1. A computer-implemented method for aligning intercorrelated asynchronous time series datasets comprising the steps of: (a) retrieving a first time series dataset and a second time series dataset (y), the first and second time series dataset being intercorrelated, (b) segmenting each of the first and second time series dataset into a plurality of consecutive smaller segments, all segments of the first and second time series dataset having the same length, (c) determining pairs of corresponding segments by associating successive segments of the first time series dataset with corresponding segments of the second time series dataset, (d) optimizing, for each pair of corresponding segments, a correlation function to obtain an approximation of a first times series transformation function and of a second time series transformation function, (e) using the first and second time series transformation functions to determine a vector of segment shifts whose components contain approximations of the shifts between the first and the second segment in a pair of corresponding segments, (f) applying a multi-model fitting algorithm to the segment shift vector, said multi-model algorithm outputting a shift function for aligning segments of each pair of corresponding segments, and (g) aligning the first time series dataset with the second series dataset by applying said shift function to all pairs of corresponding segments, wherein the first time series transformation function is parametrized by weights of a first neural network and outputs a first highly correlated time series dataset, and wherein the second time series transformation function is parametrized by weights of a second neural network and outputs a second highly correlated time series dataset.

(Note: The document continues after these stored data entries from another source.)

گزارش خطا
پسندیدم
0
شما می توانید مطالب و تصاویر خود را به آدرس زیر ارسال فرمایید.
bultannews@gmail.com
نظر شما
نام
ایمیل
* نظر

2. Method according to claim 1, wherein said first and second time series datasets are respectively a first and a second digital signal.

3. Method according to claim 1, further comprising a step of measuring a first signal with a first sensor and a second signal with a second sensor and converting the first signal into said first digital signal and the second signal into said second digital signal.

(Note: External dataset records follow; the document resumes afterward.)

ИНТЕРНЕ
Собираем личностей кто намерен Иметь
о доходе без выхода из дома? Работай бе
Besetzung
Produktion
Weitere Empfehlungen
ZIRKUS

4. Method according to claim 1, wherein said first and second sensors are biomedical sensors.

5. Method according to claim 1, wherein said biomedical sensors are both selected among ECG sensors, BCG sensors, PPG sensors, EEG sensors, EMG sensors and medical accelerometers.

6. Method according to claim 1, wherein said approximation of said first and second time series transformation functions is made by successively fixing the first times series transformation function to be the identity function while optimizing the second times series transformation function and then optimizing the first time series transformation function while fixing the second time series transformation that has been optimized.

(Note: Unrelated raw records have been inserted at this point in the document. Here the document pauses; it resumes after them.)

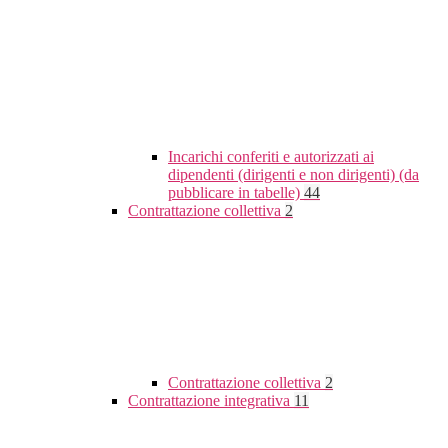
Incarichi conferiti e autorizzati ai
dipendenti (dirigenti e non dirigenti) (da
pubblicare in tabelle)
44
Contrattazione collettiva
2
Contrattazione collettiva
2
Contrattazione integrativa
11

7. Method according to claim 1, wherein at least one of said first and second neural network is a residual convolutional neural network with locally constrained receptive fields.

8. Method according to claim 1, wherein said optimizing of said correlation function comprises a step of optimizing a normalized same cross correlation function.

9. Method according to claim 1, wherein said optimizing of said normalized same cross correlation function is realized through regular stochastic gradient descent.

10. Method according to claim 1, wherein at least one of said first and second time series transformation functions is non-linear.

11. Method according to claim 1, wherein said multi-model fitting algorithm is an energy based multi-model fitting algorithm.

12. Method according to claim 1, wherein step (d)-(e) is performed in parallel on a plurality of processors.

Description

SHORT DESCRIPTION OF THE DRAWINGS

[0040] Exemplar embodiments of the invention are disclosed in the description and illustrated by the drawings in which:

[0041] FIG. 1 illustrates schematically the main steps of the method;

[0042] FIG. 2a illustrates a graphic of the shift values before the multi-model fitting step;

[0043] FIG. 2b illustrates a graphic of the shift values after the multi-model fitting step;

[0044] FIG. 3a illustrates a graphic of a raw PPG (photoplethysmographic) signal;

[0045] FIG. 3b illustrates a graphic of a raw BCG (ballistocardiographic) signal;

[0046] FIG. 3c illustrates an example of the output of a signal transformation function associated to the PPG signal of FIG. 3a;

[0047] FIG. 3d illustrates an example of the output of a signal transformation function associated to the BCG signal of FIG. 3b, and

[0048] FIG. 4 shows a graphic of aligned signals from a 12-leads ECG and an arm-worn device measuring PPG.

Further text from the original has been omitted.